But seriously, what is the current potential of this voltage they are using? Because in all likelyhood these idiots could actually kill themselves.
Well.............
If we suppose wave-of-the-hands plate sizes of 1m x 1m and 1m spacing, that's 8.84pF.
Except it's more because of fringing, and it's more again because of self-capacitance (basically, field that's fringing out the back side, over to ground, and back up again to the other side). Probably more like 20 or 30pF?
At 60MHz, 30pF is 88 ohms reactance. 8kV into 88 ohms is 90A and 723kVAR.
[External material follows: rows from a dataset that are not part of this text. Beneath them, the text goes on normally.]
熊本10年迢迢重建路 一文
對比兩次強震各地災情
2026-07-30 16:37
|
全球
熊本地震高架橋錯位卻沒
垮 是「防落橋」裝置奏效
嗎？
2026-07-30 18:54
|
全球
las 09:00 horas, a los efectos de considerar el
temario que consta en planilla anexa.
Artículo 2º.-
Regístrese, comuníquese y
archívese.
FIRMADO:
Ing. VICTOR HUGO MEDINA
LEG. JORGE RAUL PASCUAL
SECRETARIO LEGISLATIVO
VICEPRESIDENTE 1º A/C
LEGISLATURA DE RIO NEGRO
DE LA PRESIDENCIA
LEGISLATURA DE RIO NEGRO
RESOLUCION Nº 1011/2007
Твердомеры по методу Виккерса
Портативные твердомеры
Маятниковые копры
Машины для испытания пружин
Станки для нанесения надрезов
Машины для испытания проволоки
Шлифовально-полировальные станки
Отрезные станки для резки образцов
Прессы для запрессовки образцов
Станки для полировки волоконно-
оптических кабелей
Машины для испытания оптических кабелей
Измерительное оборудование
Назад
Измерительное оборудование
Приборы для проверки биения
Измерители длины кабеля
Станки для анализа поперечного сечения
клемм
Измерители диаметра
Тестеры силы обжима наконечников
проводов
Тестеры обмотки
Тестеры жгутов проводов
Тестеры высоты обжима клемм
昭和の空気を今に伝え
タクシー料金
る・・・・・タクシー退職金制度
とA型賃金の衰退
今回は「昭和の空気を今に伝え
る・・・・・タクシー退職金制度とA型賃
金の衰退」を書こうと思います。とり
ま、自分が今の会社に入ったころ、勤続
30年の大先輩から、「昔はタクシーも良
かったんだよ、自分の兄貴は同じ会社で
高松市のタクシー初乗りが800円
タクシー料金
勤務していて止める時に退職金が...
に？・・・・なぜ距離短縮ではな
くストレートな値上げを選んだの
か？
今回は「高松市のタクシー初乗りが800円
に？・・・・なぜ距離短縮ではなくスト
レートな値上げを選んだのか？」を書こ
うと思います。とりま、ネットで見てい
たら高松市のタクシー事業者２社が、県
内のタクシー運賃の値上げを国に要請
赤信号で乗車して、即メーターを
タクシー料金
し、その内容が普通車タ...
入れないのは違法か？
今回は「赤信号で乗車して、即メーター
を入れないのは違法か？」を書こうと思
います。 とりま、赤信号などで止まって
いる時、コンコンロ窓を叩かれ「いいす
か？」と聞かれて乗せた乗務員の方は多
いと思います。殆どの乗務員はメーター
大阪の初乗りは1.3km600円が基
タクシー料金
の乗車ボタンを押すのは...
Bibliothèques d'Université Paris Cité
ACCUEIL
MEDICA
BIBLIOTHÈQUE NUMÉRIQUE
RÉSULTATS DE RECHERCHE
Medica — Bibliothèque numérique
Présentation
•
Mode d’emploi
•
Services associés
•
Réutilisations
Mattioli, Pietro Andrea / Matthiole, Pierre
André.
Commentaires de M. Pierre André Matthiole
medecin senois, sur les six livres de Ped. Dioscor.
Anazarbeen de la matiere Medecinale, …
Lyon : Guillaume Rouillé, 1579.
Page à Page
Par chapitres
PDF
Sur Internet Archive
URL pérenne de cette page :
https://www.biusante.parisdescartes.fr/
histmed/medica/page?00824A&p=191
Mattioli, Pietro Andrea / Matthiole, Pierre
At a respectable Q of 500 (you'll need a pretty healthy spool of litz cable* to achieve this), you're still dissipating a toasty 1.45kW, which will need quite a bit of electrical power (which is actually available, from a UK wall outlet), and will quickly warm up the office (which is a nice feature, this time of the year).
The coil will need to be tunable by tap setting, from 0.23 to 0.53uH. To handle 80A at up to 60MHz:
*Regular litz cable craps out circa 10MHz, due to capacitance between strands. To keep going at higher frequencies, you need to increase the separation between strands. Likely, you'd have to build your own super-cable, using a cage structure. It might look something like this:
https://upload.wikimedia.org/wikipedia/commons/6/61/Solec_Kujawski_longwave_antenna_feeder.jpgYou might use many-pointed-star shaped insulating plates to support the strands in a cylindrical shell arrangement.
This structure is then twisted into a modest helix, having the effect of circulating the strands between the inside and outside of the coil.
The cable, thus described, gets wound onto a cylindrical form, to make a solenoid coil. Not very many turns would be necessary; maybe a single loop would be sufficient.
Otherwise, solid tubing should be used, which will need to be quite large in diameter to achieve such a high Q. It will still get hot.
Needless to say, the RF electric field around anything nearby will also be quite intense, leading to
partial discharge, dielectric heating and corona discharge (even if not resulting in complete hot-arc type breakdown).
Of course, any heating and average-power-consumption effects will be greatly diminished by duty cycle, if this is a pulsed application.
As for the "pulsed DC" part of it, who knows. Do they mean to say they don't want pulsed wavelets of RF, but very short, unipolar pulses? Should they be alternating or consistent polarity (thus giving an average -- DC -- bias)? How much undershoot and rebound is tolerable, if any?
Such signals can still be generated, but it requires very fast switches, such as a hydrogen thyratron, or a pressurized gas or liquid filled spark gap. The repeat rate certainly will not be up to 60MHz.